I’m in the middle of writing a procedure for conducting FMEA. My question is: what range of values for severity, occurence and detection should I define?
Should the procedure strictly define the range (e.g. 1-10 for each of the parameters) or the R.A.Team defines this range during risk assesment process?
And I’d also like to know how precisely should the range be described? I mean: shall I describe each an every value (1,2,3,…10) or just e.g. ‘1,4,7,10’?
By the way: isn’t the 1-10 range too wide?
to begin with: In my opinion the range 1 - 10 is too “detailed”. Last year, at a validation workshop in San Diego the consense was that three levels are enough, and five can be used within experienced risk assessment teams with a very good knowledge of the process and its risks. After all, what is intended is a “quantification” of a qualitative appraisal.
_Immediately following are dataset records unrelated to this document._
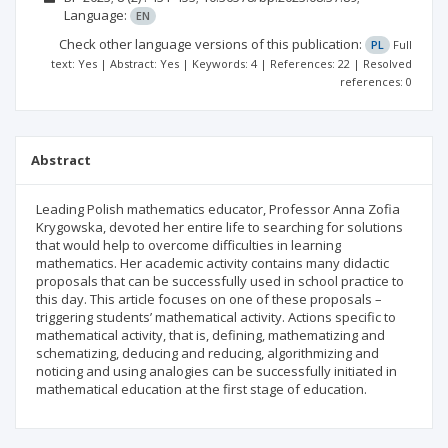
Language:
EN
Check other language versions of this publication:
PL
Full
text: Yes | Abstract: Yes | Keywords: 4 | References: 22 | Resolved
references: 0
Abstract
Leading Polish mathematics educator, Professor Anna Zofia
Krygowska, devoted her entire life to searching for solutions
that would help to overcome difficulties in learning
mathematics. Her academic activity contains many didactic
proposals that can be successfully used in school practice to
this day. This article focuses on one of these proposals –
triggering students’ mathematical activity. Actions specific to
mathematical activity, that is, defining, mathematizing and
schematizing, deducing and reducing, algorithmizing and
noticing and using analogies can be successfully initiated in
mathematical education at the first stage of education.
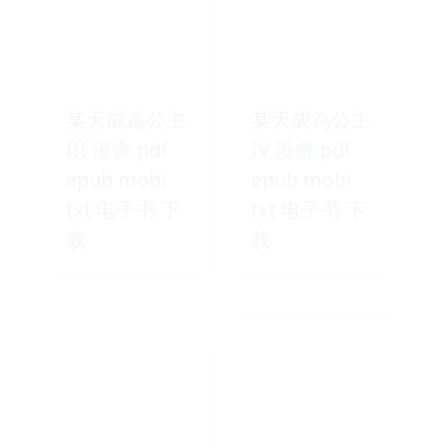
某天成為公主
某天成為公主
III 漫畫 pdf
IV 漫畫 pdf
epub mobi
epub mobi
txt 电子书 下
txt 电子书 下
载
载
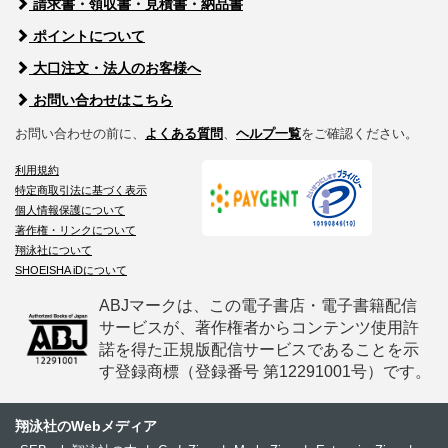
請求書・領収書・見積書・納品書
ポイントについて
大口注文・法人のお客様へ
お問い合わせはこちら
お問い合わせの前に、
よくある質問
、
ヘルプ一覧
をご確認ください。
利用規約
特定商取引法に基づく表示
個人情報保護について
著作権・リンクについて
翔泳社について
SHOEISHA iDについて
ABJマークは、この電子書店・電子書籍配信
サービスが、著作権者からコンテンツ使用許
諾を得た正規版配信サービスであることを示
す登録商標（登録番号 第12291001号）です。
翔泳社のWebメディア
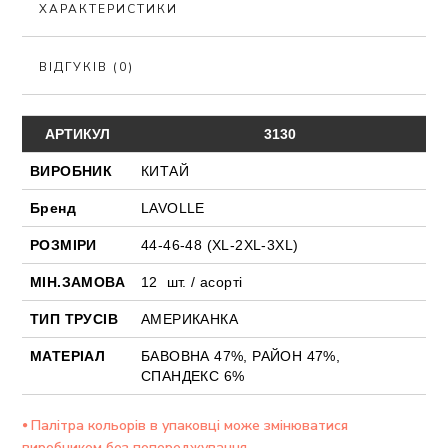
ХАРАКТЕРИСТИКИ
ВІДГУКІВ (0)
АРТИКУЛ
3130
ВИРОБНИК
КИТАЙ
Бренд
LAVOLLE
РОЗМІРИ
44-46-48 (XL-2XL-3XL)
МІН.ЗАМОВА
12 шт. / асорті
ТИП ТРУСІВ
АМЕРИКАНКА
МАТЕРІАЛ
БАВОВНА 47%, РАЙОН 47%,
СПАНДЕКС 6%
⦁ Палітра кольорів в упаковці може змінюватися
виробником без попереджування.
With this in mind, you can leave the levels open to a number the RA team is comfortable with, and with a maximum of five levels you can describe each value quite easily.
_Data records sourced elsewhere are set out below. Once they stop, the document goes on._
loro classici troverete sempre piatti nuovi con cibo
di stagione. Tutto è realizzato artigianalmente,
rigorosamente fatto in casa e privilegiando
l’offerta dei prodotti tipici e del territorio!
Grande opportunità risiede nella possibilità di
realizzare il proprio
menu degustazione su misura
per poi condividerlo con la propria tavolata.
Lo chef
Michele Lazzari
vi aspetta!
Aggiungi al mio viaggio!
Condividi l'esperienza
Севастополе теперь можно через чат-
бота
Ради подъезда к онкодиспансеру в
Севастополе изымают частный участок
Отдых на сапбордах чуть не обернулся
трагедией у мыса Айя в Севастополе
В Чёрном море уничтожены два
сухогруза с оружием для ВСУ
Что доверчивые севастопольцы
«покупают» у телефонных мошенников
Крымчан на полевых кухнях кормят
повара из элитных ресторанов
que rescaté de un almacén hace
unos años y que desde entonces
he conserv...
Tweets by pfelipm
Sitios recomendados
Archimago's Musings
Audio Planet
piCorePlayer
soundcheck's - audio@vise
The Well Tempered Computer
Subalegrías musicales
Hello Valtschaq, I´m in similar conditions.
In my particular case, I still don´t understand very well how to evaluate the Severity, Ocurrence and Detection like you. My idea is, first assess the RPN for all the functionalities that will be defined in FS and then will be tested in OQ.
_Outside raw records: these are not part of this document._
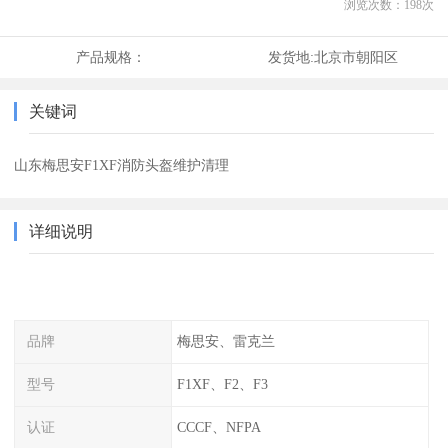
浏览次数：
198
次
产品规格：
发货地:
北京市朝阳区
关键词
山东梅思安F1XF消防头盔维护清理
详细说明
品牌
梅思安、雷克兰
型号
F1XF、F2、F3
认证
CCCF、NFPA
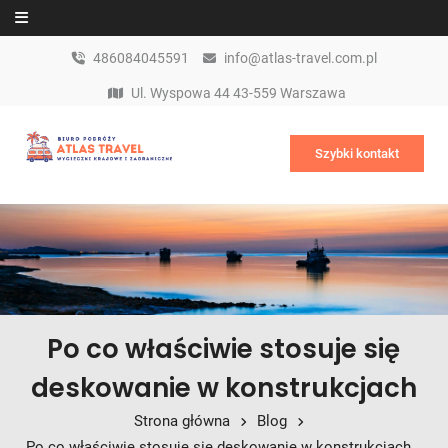
Skip to content
486084045591
info@atlas-travel.com.pl
Ul. Wyspowa 44 43-559 Warszawa
Szybki kontakt
Po co właściwie stosuje się
deskowanie w konstrukcjach
Strona główna
Blog
Po co właściwie stosuje się deskowanie w konstrukcjach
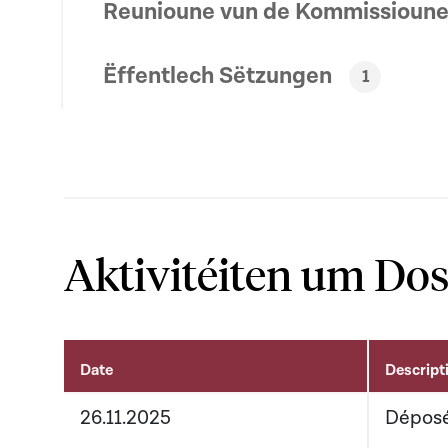
Reunioune vun de Kommissioun
Ëffentlech Sëtzungen
1
Aktivitéiten um Dos
Date
Descript
Aktivitéiten um Dossier
26.11.2025
Dépos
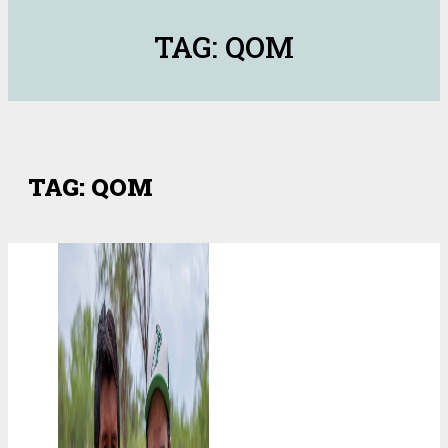
TAG: QOM
TAG: QOM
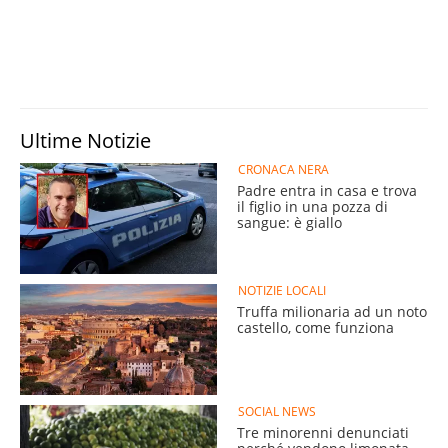
Ultime Notizie
CRONACA NERA
Padre entra in casa e trova
il figlio in una pozza di
sangue: è giallo
NOTIZIE LOCALI
Truffa milionaria ad un noto
castello, come funziona
SOCIAL NEWS
Tre minorenni denunciati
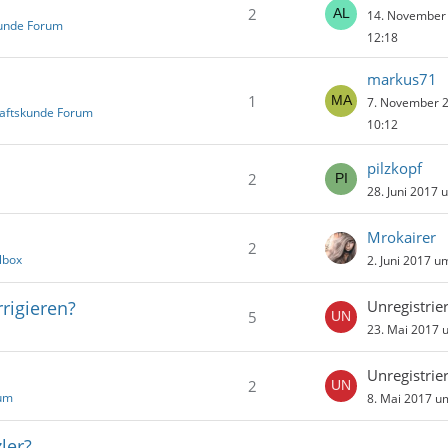
2
14. November
unde Forum
12:18
markus71
1
7. November 
aftskunde Forum
10:12
pilzkopf
2
28. Juni 2017 
Mrokairer
2
lbox
2. Juni 2017 u
rigieren?
Unregistrier
5
23. Mai 2017 
Unregistrier
2
rum
8. Mai 2017 u
ler?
I need to undestand very well the FMEA, and its procedure for to build my SOP.
All the information that you send me, will be of great help to me.
I settled on a three-level system for a risk-based analysis. It also lends well to a graphical Boston Grid that is nice in presentations. A picture is worth a thousand words!
For our new risk programme (I supply automation systems to pharma end users), we expect the end user to perform an overall preliminary risk analysis. For say a green field site, we might be supplying the automation for the process and HVAC but the secondary packaging and USP or WFI would be from someone else so we don’t want our involvement up front to be too detailed.
Once the project enters the design phase then we do a “Functional Risk Assessment” (really just a slightly more rigorous Criticality Assessment in many ways) in parallel with the Functional Specification. We do NOT embed the FRA into the FS because they really need to be updated asynchronously and getting them signed off etc. is a royal pain. Also I have seen on many projects that as funds diminish that one or more life cycle documents starts to get neglected, so keeping them separate allows a culling process when you need to pick and chose which document to neglect (I don’t want to neglect any as the supplier, but if the customer doesn’t want to pay you because the stainless cost twice as much as they budgeted - then you’re stuck!).
Our FRA is based on Excel and the FS is based on Word - another reason to keep them separate. The Excel macros allow for 1-3, 1-5, 1-10 etc. levels so the system is flexible. There is a statistical method associated with FMEA and FMCEA for certain kinds of risk assessment in the 1-10 category but this is really aimed at someone who is making 10,000 widgets for automotive use and wants to categorise failure rates. Certainly useless for pharmaceutical.
The world of automation - last on the scene when the money has run out!